ガイドのつぶやき 海辺のエッセイ 豪海倶楽部  

第四話 案内(ガイド)の意味を考える(中編)

予定調和のダイビングも、ルーティンワークの一環として必要ですが、個性や博打性に富んだガイドを受けた時、ゲストの感動は今までに経験したことの無いレベルにまで達するものだと考えます。

もちろん、ガイドとゲストの相性や双方のバイオリズム、天候、海況、潮汐など、揃わなければならないファクターはあります。この要素が複雑に絡み合い、奇跡的に合致することが年に何度か、あるいは何年に1度あります。それは、もう常識では考えられない魚種・生物の出現や、まるでこうなることが予定されていたかの様なクライマックスを迎えます。

現実は小説よりも奇なり、どんなに想像を豊かにしても、この幸せな結末には到底辿り付けない様なハッピーな結果が待っていることがあります。もちろん、そのハッピーの物差しは、様々な状況で変化していますので、誰にでも当てはまる訳ではありませんが、少なくてもその時に居合わせたゲストとガイドの関係においては、今までの人生において最良のものになっている事があるのです。

それは、何の努力も伴わなく訪れる場合もありますし、無理やり捻り出すケースもあります。前者の場合は、ゲストの運によって導かれ、後者の場合は、ガイドの全知全能全霊を投入して成り立ちます。できれば、後者は...

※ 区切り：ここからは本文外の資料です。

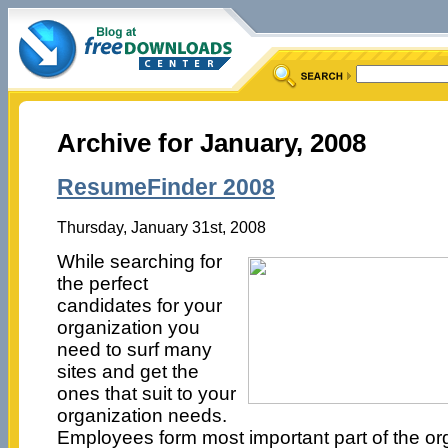
Archive for January, 2008
ResumeFinder 2008
Thursday, January 31st, 2008
While searching for
the perfect
candidates for your
organization you
need to surf many
sites and get the
ones that suit to your
organization needs.
Employees form most important part of the or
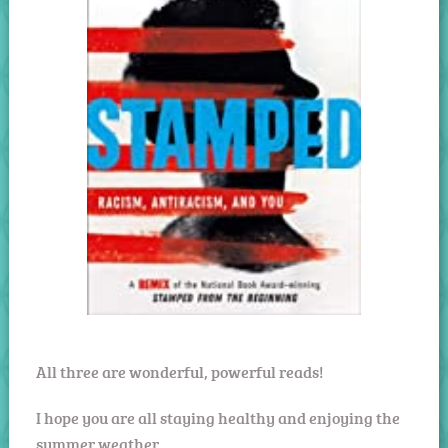
All three are wonderful, powerful reads!
I hope you are all staying healthy and enjoying the
summer weather.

ご遠慮願いたいのですが、自身のレベルの維持や単なる意地でやってしまう事もあります。(笑)きっと、この文章を読んで笑ってるガイドや微笑を浮かべているゲストがいることを想像しながら、自分のベストガイドを反芻しています。

画像は、泥ハゼの中でも超難度のアカハゼです。これをゲストに紹介できた時の快感と言ったら、他に何を比較できるのだろう!?というくらいに最上級のものでした。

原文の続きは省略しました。